Write out the whole listing exactly as it stands.
****
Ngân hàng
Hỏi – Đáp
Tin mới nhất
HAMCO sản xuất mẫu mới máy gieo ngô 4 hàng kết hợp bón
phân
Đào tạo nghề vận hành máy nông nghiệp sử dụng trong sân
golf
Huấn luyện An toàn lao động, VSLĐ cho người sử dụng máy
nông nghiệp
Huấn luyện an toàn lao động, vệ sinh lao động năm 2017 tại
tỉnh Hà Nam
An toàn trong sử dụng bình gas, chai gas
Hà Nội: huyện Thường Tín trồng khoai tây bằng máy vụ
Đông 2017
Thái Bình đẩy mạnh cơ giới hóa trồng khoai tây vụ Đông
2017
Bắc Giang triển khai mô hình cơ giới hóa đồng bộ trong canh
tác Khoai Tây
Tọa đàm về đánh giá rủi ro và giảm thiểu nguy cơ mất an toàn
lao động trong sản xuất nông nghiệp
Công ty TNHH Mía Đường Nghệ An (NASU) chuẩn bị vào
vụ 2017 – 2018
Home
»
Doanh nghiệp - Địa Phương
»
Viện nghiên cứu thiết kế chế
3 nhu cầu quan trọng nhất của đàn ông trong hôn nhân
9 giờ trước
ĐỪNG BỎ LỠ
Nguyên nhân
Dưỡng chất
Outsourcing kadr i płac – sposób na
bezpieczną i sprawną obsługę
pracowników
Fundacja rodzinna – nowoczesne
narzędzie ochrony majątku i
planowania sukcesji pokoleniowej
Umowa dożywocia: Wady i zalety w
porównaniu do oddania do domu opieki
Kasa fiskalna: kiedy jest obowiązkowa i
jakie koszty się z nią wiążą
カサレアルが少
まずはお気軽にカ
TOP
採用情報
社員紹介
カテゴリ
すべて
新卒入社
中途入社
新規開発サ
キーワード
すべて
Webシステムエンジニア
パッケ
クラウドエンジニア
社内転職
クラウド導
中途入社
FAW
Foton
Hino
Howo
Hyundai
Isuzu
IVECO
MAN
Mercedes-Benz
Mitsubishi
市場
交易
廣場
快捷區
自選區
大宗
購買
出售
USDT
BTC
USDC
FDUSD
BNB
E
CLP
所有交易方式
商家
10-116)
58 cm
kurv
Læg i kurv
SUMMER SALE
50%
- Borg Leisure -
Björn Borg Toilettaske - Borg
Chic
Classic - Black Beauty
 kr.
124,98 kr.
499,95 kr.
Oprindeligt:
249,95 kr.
****
### Exercise solution
Ngân hàng
Hỏi – Đáp
Tin mới nhất
HAMCO sản xuất mẫu mới máy gieo ngô 4 hàng kết hợp bón
phân
Đào tạo nghề vận hành máy nông nghiệp sử dụng trong sân
golf
Huấn luyện An toàn lao động, VSLĐ cho người sử dụng máy
nông nghiệp
Huấn luyện an toàn lao động, vệ sinh lao động năm 2017 tại
tỉnh Hà Nam
An toàn trong sử dụng bình gas, chai gas
Hà Nội: huyện Thường Tín trồng khoai tây bằng máy vụ
Đông 2017
Thái Bình đẩy mạnh cơ giới hóa trồng khoai tây vụ Đông
2017
Bắc Giang triển khai mô hình cơ giới hóa đồng bộ trong canh
tác Khoai Tây
Tọa đàm về đánh giá rủi ro và giảm thiểu nguy cơ mất an toàn
lao động trong sản xuất nông nghiệp
Công ty TNHH Mía Đường Nghệ An (NASU) chuẩn bị vào
vụ 2017 – 2018
Home
»
Doanh nghiệp - Địa Phương
»
Viện nghiên cứu thiết kế chế
3 nhu cầu quan trọng nhất của đàn ông trong hôn nhân
9 giờ trước
ĐỪNG BỎ LỠ
Nguyên nhân
Dưỡng chất
Outsourcing kadr i płac – sposób na
bezpieczną i sprawną obsługę
pracowników
Fundacja rodzinna – nowoczesne
narzędzie ochrony majątku i
planowania sukcesji pokoleniowej
Umowa dożywocia: Wady i zalety w
porównaniu do oddania do domu opieki
Kasa fiskalna: kiedy jest obowiązkowa i
jakie koszty się z nią wiążą
カサレアルが少
まずはお気軽にカ
TOP
採用情報
社員紹介
カテゴリ
すべて
新卒入社
中途入社
新規開発サ
キーワード
すべて
Webシステムエンジニア
パッケ
クラウドエンジニア
社内転職
クラウド導
中途入社
FAW
Foton
Hino
Howo
Hyundai
Isuzu
IVECO
MAN
Mercedes-Benz
Mitsubishi
市場
交易
廣場
快捷區
自選區
大宗
購買
出售
USDT
BTC
USDC
FDUSD
BNB
E
CLP
所有交易方式
商家
10-116)
58 cm
kurv
Læg i kurv
SUMMER SALE
50%
- Borg Leisure -
Björn Borg Toilettaske - Borg
Chic
Classic - Black Beauty
 kr.
124,98 kr.
499,95 kr.
Oprindeligt:
249,95 kr.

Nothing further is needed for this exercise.